When the voting is close and the nation is large, the closeness
of the election makes governing more complicated, especially
in those democratic nations which employ the parliamentary
system with numerous political parties. The U.S. employs an
electoral college system to make the actual choice of its
president and vice president so that on rare occasions the
winner of the popular vote does not take office. This happened
for the first time in more than a century in 2000, and its
aftermath persisted.

It does appear to be true that in representative democracies
electoral “landslides” are relatively rare, and the sense of this
has been heightened in recent years.

One election in recent days, in the British Falkland Islands,
has been a true rarity, that is, a genuinely free election that was
nearly unanimous. The Islanders by a 99% margin voted to
remain British, in spite of claims by Argentina that the
Falklands belong to them. (That should settle the issue once
and for all, but it probably won’t.)

Another election now going on, with an even smaller electorate,
will be decided a two-thirds majority. This is the election of the
new leader of the Catholic Church by 115 “princes” or cardinals
of the faith. When the choice is made, it will be embraced by all
the electors, and virtually all Catholics.

In Venezuela, there was the phenomenon of an elected dictator,
but he has now died,  and his successor will now be chosen in a
new election.

This was not true in North Korea where, on the death of the
dictator, his young son automatically became head of state. In
South Korea, interestingly, there were free elections, and a
woman for the first time won as president.

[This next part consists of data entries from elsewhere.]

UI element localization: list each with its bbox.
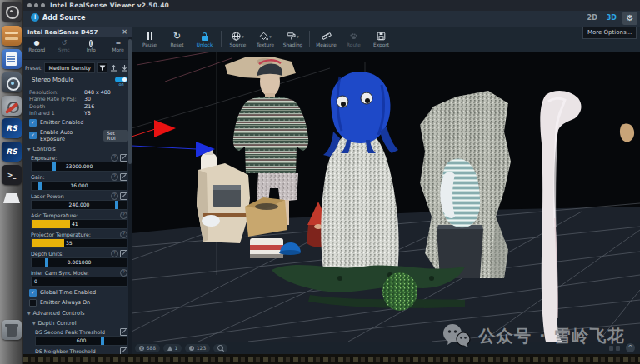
depth-control-header[interactable]: ▼ Depth Control [23,317,132,327]
ruler-icon [322,32,332,41]
viewport-3d: Pause ↻ Reset Unlock ▾ Source [132,27,640,354]
record-icon: ● [34,39,40,47]
file-manager-icon[interactable] [2,26,22,46]
display-icon[interactable] [2,188,22,208]
set-roi-button[interactable]: Set ROI [103,130,128,142]
device-panel-header: Intel RealSense D457 × [23,27,132,37]
controls-section-header[interactable]: ▼ Controls [23,143,132,153]
inter-cam-sync: Inter Cam Sync Mode: ? 0 [23,268,132,287]
gain-slider[interactable]: 16.000 [31,181,128,191]
auto-exposure-checkbox[interactable]: ✓ [29,132,37,139]
panel-scrollbar[interactable] [128,37,132,354]
small-object-right [620,123,634,142]
edit-icon[interactable] [120,347,128,355]
texture-dropdown[interactable]: ▾ Texture [252,32,279,47]
errors-badge[interactable]: × 688 [135,344,160,352]
stereo-module-row: Stereo Module on [23,75,132,87]
preset-row: Preset: Medium Density [23,60,132,75]
shading-dropdown[interactable]: ▾ Shading [279,32,307,47]
edit-icon[interactable] [120,154,128,162]
terminal-icon[interactable]: >_ [2,165,22,185]
help-icon[interactable]: ? [111,250,118,257]
paint-bucket-icon [259,32,268,41]
tab-3d[interactable]: 3D [607,14,617,22]
trash-icon[interactable] [2,320,22,340]
window-title: Intel RealSense Viewer v2.50.40 [50,2,169,9]
close-icon[interactable]: × [122,28,128,36]
upload-preset-button[interactable] [109,63,118,72]
help-icon[interactable]: ? [120,212,128,219]
info-button[interactable]: i Info [78,39,105,59]
measure-button[interactable]: Measure [312,32,340,47]
save-icon [377,32,386,41]
help-icon[interactable]: ? [111,154,118,162]
app-header: + Add Source 2D 3D ⚙ [23,11,640,27]
advanced-controls-header[interactable]: ▼ Advanced Controls [23,307,132,317]
document-editor-icon[interactable] [2,49,22,69]
error-icon: × [139,346,144,351]
realsense-app-icon[interactable]: RS [2,118,22,138]
global-time-checkbox[interactable]: ✓ [29,289,37,297]
desktop-wallpaper-strip [23,354,640,364]
help-icon[interactable]: ? [120,231,128,238]
help-icon[interactable]: ? [111,173,118,181]
paw-icon [349,32,358,41]
chevron-down-icon: ▾ [297,34,299,39]
emitter-enabled-checkbox[interactable]: ✓ [29,119,37,127]
camera-app-icon[interactable] [2,72,22,92]
info-icon: i [89,40,92,47]
laser-power-slider[interactable]: 240.000 [31,200,128,210]
watermark: 公众号 · 雪岭飞花 [442,323,626,348]
record-button[interactable]: ● Record [23,39,51,59]
add-source-button[interactable]: + Add Source [31,13,86,22]
pause-button[interactable]: Pause [136,32,163,47]
help-icon[interactable]: ? [111,192,118,200]
settings-gear-button[interactable]: ⚙ [622,12,638,25]
window-controls[interactable] [28,3,45,7]
export-button[interactable]: Export [368,32,395,47]
device-panel: Intel RealSense D457 × ● Record ↺ Sync i… [23,27,132,354]
notifications-badge[interactable]: i 123 [185,344,210,352]
caret-down-icon: ▼ [32,322,35,326]
reset-button[interactable]: ↻ Reset [163,32,191,47]
realsense-app-icon-2[interactable]: RS [2,142,22,162]
exposure-slider[interactable]: 33000.000 [31,162,128,172]
app-lens-icon[interactable] [2,2,22,22]
pointcloud-scene[interactable] [132,52,640,342]
unlock-button[interactable]: Unlock [191,32,218,47]
magenta-guides [137,52,232,82]
octopus-figure-pointcloud [321,72,398,280]
ds-second-peak-slider[interactable]: 600 [35,336,128,346]
source-dropdown[interactable]: ▾ Source [224,32,252,47]
window-titlebar: Intel RealSense Viewer v2.50.40 [23,0,640,12]
info-icon: i [189,346,194,351]
reset-icon: ↻ [173,32,181,42]
desktop: RS RS >_ Intel RealSense Viewer v2.50.40… [0,0,640,364]
edit-icon[interactable] [120,173,128,181]
warnings-badge[interactable]: 1 [163,344,182,352]
device-title: Intel RealSense D457 [28,29,98,36]
sync-button[interactable]: ↺ Sync [51,39,78,59]
inter-cam-sync-input[interactable]: 0 [31,277,128,287]
tab-2d[interactable]: 2D [588,14,598,22]
warning-icon [168,346,172,351]
stereo-module-toggle[interactable] [115,77,128,82]
preset-dropdown[interactable]: Medium Density [44,62,95,73]
funnel-icon [99,65,106,72]
help-icon[interactable]: ? [120,269,128,277]
edit-icon[interactable] [120,250,128,257]
paint-roller-icon [287,32,296,41]
depth-units-slider[interactable]: 0.001000 [31,257,128,267]
caret-down-icon: ▼ [28,312,30,316]
gain-control: Gain: ? 16.000 [23,172,132,192]
edit-icon[interactable] [120,192,128,200]
edit-icon[interactable] [120,328,128,336]
search-icon [218,345,223,351]
projector-temperature-bar: 35 [31,238,128,248]
preset-filter-button[interactable] [97,62,108,73]
emitter-always-on-checkbox[interactable] [29,299,37,307]
scroll-top-button[interactable]: ^ [626,343,635,352]
system-settings-icon[interactable] [2,96,22,116]
search-button[interactable] [213,344,228,352]
shrub-pointcloud [382,272,418,311]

The key point is that elections in themselves do not guarantee a
democracy, even if they are free elections. On the other hand,
there can be no representative democracy if there are not free
elections.

As we can observe today in the Unites States, Great Britain, Russia,
Mexico, Argentina, Brazil, Japan, Indonesia and virtually every
nation on our little planet, the greatest challenge in our own time,
not unlike in earlier times, is how to govern, and particularly how
to govern well. In the past, however, national interests,
demographics and resources were almost always more clearly
defined and established. At the same time, when leaders and
governments made mistakes in the past,the impact of what they
did was limited, Today, small places, petty leaders, and isolated
locations can lead to much larger consequences, greater
catastrophes, more irreparable harm.

If we do not take more interest in what is happening in the world,
we do that at our peril. There is no going back to a simpler time.